That made all of them shift their attention to you and back was that serious atmosphere.
“They have similar problems. With Detroit being the city where androids have originated, their cases of deviants are much higher than in Seoul. As far as I know, CyberLife has already sent an android to work with a team in Detroit like it had sent me to work with you.”
“How do they deal with it?” Jin asked.
“They're still trying to find leads on RA9. They didn't think about talking to Kamski yet.”
Connor. That was his name.
You weren’t in contact with him, but your database knew all about him and his findings.
“So we have a head-start,” Taehyung grinned with wiggling eyebrows.
“This isn't a race, Taehyung,” Namjoon shook his head, “The entire world is at risk.

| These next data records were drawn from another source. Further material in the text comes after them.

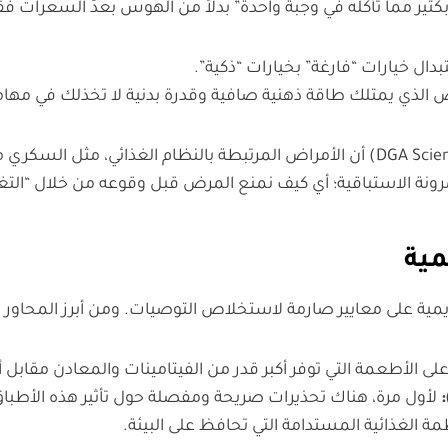
 بكثير مما تأكله في وجبة واحدة” بدلاً من الهوس بعدّ السعرات فق
بدال خيارات “فارغة” بخيارات “ذكية”.
ذي يمتلك طاقة ذهنية صافية وقدرة بدنية لا تخذلك في مهامك
تؤكد اللجنة العلمية في تقريرها المحدث (DGA Scientific Report 2025) أن الأمراض المر
مرونة الاستباقية؛ أي كيف نمنع المرض قبل وقوعه من خلال “التغذي
مية
يمية على معايير صارمة لاستخلاص التوصيات. ومن أبرز المحاور ال
 على الأطعمة التي توفر أكبر قدر من الفيتامينات والمعادن مقابل
لأول مرة، هناك تحذيرات صريحة ومفصلة حول تأثير هذه الأطبا
مة الغذائية المستدامة التي تحافظ على البيئة.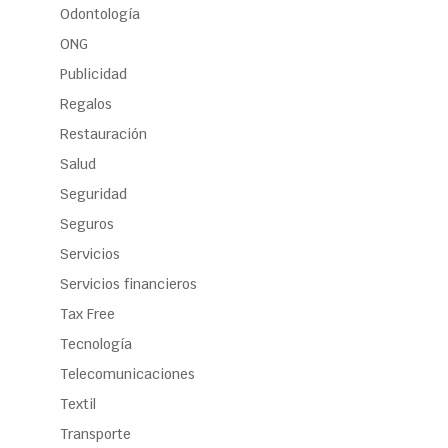
Odontología
ONG
Publicidad
Regalos
Restauración
Salud
Seguridad
Seguros
Servicios
Servicios financieros
Tax Free
Tecnología
Telecomunicaciones
Textil
Transporte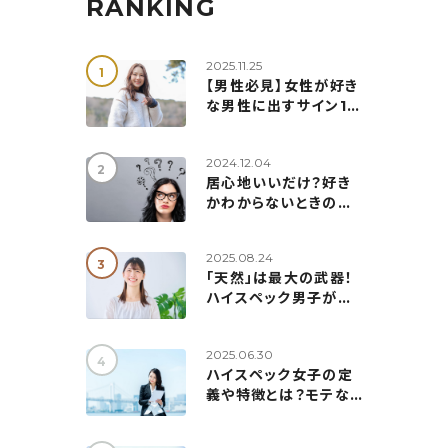
RANKING
2025.11.25
【男性必見】女性が好き
な男性に出すサイン10
選！勘違い注意な脈ナシ
行動態度＆見極め方も
2024.12.04
解説
居心地いいだけ？好き
かわからないときの見
極め方7つ！本当の気持
ちの確認方法も紹介
2025.08.24
「天然」は最大の武器！
ハイスペック男子が惹
かれる天然女子の５つ
の秘訣
2025.06.30
ハイスペック女子の定
義や特徴とは？モテない
理由＆婚活成功の5つの
ポイント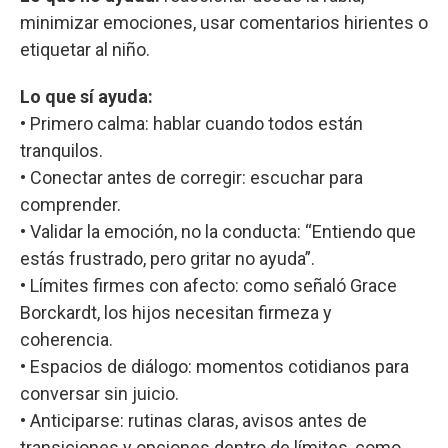
minimizar emociones, usar comentarios hirientes o
etiquetar al niño.
Lo que sí ayuda:
• Primero calma: hablar cuando todos están
tranquilos.
• Conectar antes de corregir: escuchar para
comprender.
• Validar la emoción, no la conducta: “Entiendo que
estás frustrado, pero gritar no ayuda”.
• Límites firmes con afecto: como señaló Grace
Borckardt, los hijos necesitan firmeza y
coherencia.
• Espacios de diálogo: momentos cotidianos para
conversar sin juicio.
• Anticiparse: rutinas claras, avisos antes de
transiciones y opciones dentro de límites, como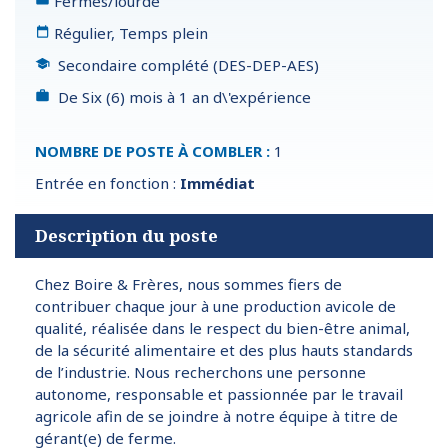
Fermes/lourde
Régulier, Temps plein
Secondaire complété (DES-DEP-AES)
De Six (6) mois à 1 an d\'expérience
NOMBRE DE POSTE À COMBLER :
1
Entrée en fonction :
Immédiat
Description du poste
Chez
Boire & Frères
, nous sommes fiers de
contribuer chaque jour à une production avicole de
qualité, réalisée dans le respect du bien-être animal,
de la sécurité alimentaire et des plus hauts standards
de l’industrie. Nous recherchons une personne
autonome, responsable et passionnée par le travail
agricole afin de se joindre à notre équipe à titre de
gérant(e) de ferme.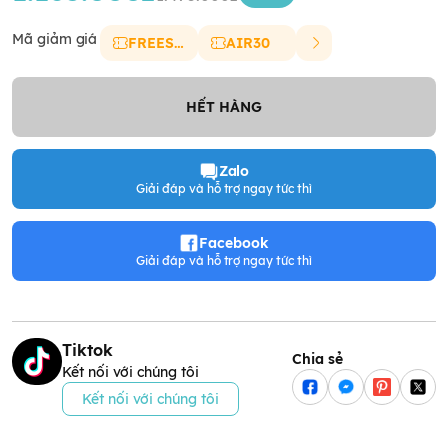
Mã giảm giá
FREESHIP
AIR30
HẾT HÀNG
Zalo
Giải đáp và hỗ trợ ngay tức thì
Facebook
Giải đáp và hỗ trợ ngay tức thì
Tiktok
Chia sẻ
Kết nối với chúng tôi
Kết nối với chúng tôi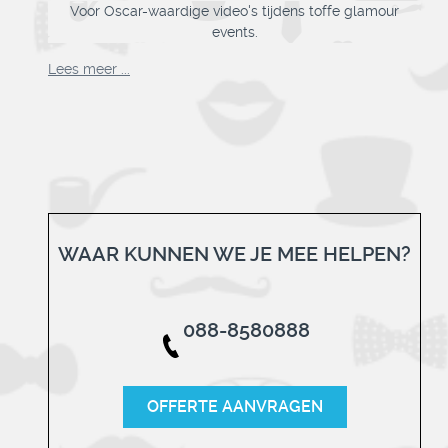
mour
Fotospiegel, all-in verzorgd va. € 550
Lees meer ...
Lees
WAAR KUNNEN WE JE MEE HELPEN?
088-8580888
OFFERTE AANVRAGEN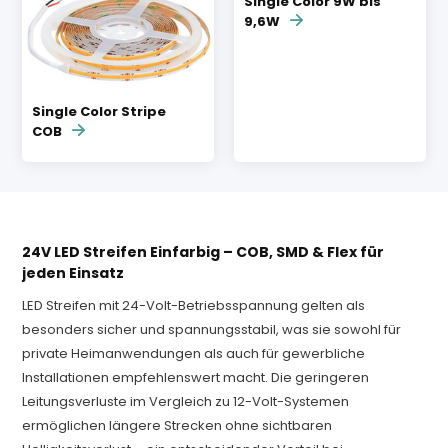
Single Color 9W bis
9,6W
Single Color Stripe
COB
24V LED Streifen Einfarbig – COB, SMD & Flex für
jeden Einsatz
LED Streifen mit 24-Volt-Betriebsspannung gelten als
besonders sicher und spannungsstabil, was sie sowohl für
private Heimanwendungen als auch für gewerbliche
Installationen empfehlenswert macht. Die geringeren
Leitungsverluste im Vergleich zu 12-Volt-Systemen
ermöglichen längere Strecken ohne sichtbaren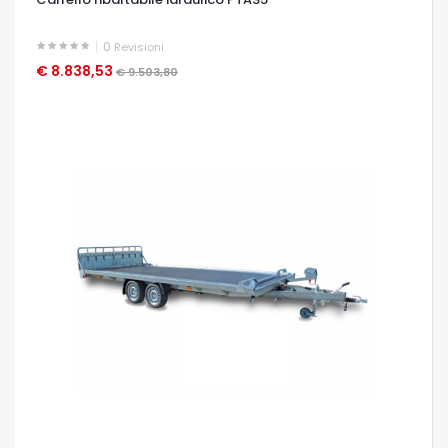
0
Revisioni
€ 8.838,53
OCCHIATA VELOCE
€ 9.503,80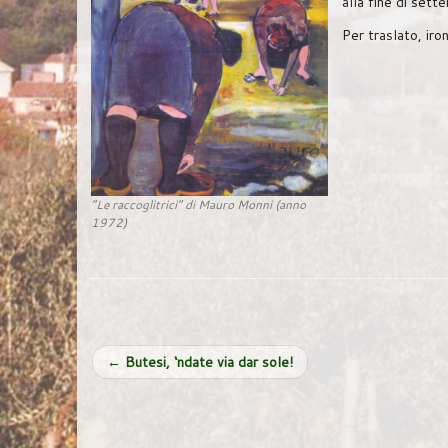
alla fine di sett
Per traslato, ir
“Le raccoglitrici” di Mauro Monni (anno
1972)
←
Butesi, ‘ndate via dar sole!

We should tell the team in Detroit about it if we find anything useful. They might need any intel they can get.. and we could use some help if things go to shit. We don’t have a back-up team like we have in Seoul. Having friends might be beneficiary for us.”
“Understood, boss,” you said with a nod, closing your eyes and retreating into the data base to finally contact Connor.
“Is.. she asleep?” Hoseok furrowed his eyebrows as he leaned over to Jin.
“I don’t think androids sleep. But we should,” he leaned back in his seat and closed his eyes, “It’s a long flight.”
Hoseok watched you for a very long time, though. It was as if this moment of you not being fully there - which almost never happened, if ever - gave him the chance to finally study you, instead of the other way around.
Most androids all looked the same, only a few models were special like you. Special in a sense of being unique.
“Stop,” Yoongi warned him, still sitting next to you and having watched the slightly younger member for a while now, “She’s not human.”
“I know she isn’t,” Hoseok became defensive, then turned to his side and squeezed his eyes shut.
God, Yoongi and Namjoon held so much hatred for androids, they couldn’t even fathom that some people didn’t. Yes, what happened right not with deviants was bad, but you weren’t like that and all of them but Yoongi and Namjoon seemed to understand that.
The rest of the flight was relatively uneventful.
It was a private jet, so the members all did whatever the hell they wanted to.
Some played games, others slept, yet again others tried to find out more about RA9 - Yoongi and Namjoon, who would have guessed.
One member, however, was missing.
You realized that after you had finished your report to Connor and had looked around to see what everyone else was doing.
And since nobody else was looking for him, you decided to wander through the plane, only to find Jeongguk in the private quarters of the plane.
He was humming to himself, a pleasant tune that made you smile. Your database instantly told you about the song.. an old one, yet he made it sound like it was new. Like it was his song.
You didn’t even realize that he was humming under the shower, that’s how much you were enjoying it. You only realized it when he stepped out of the bathroom with only a towel around his waist, his hair damp and his chest still wet.
“Holy sh..- What are you doing?!” his eyes were wide, instantly grabbing a pillow to put it in front of his chest.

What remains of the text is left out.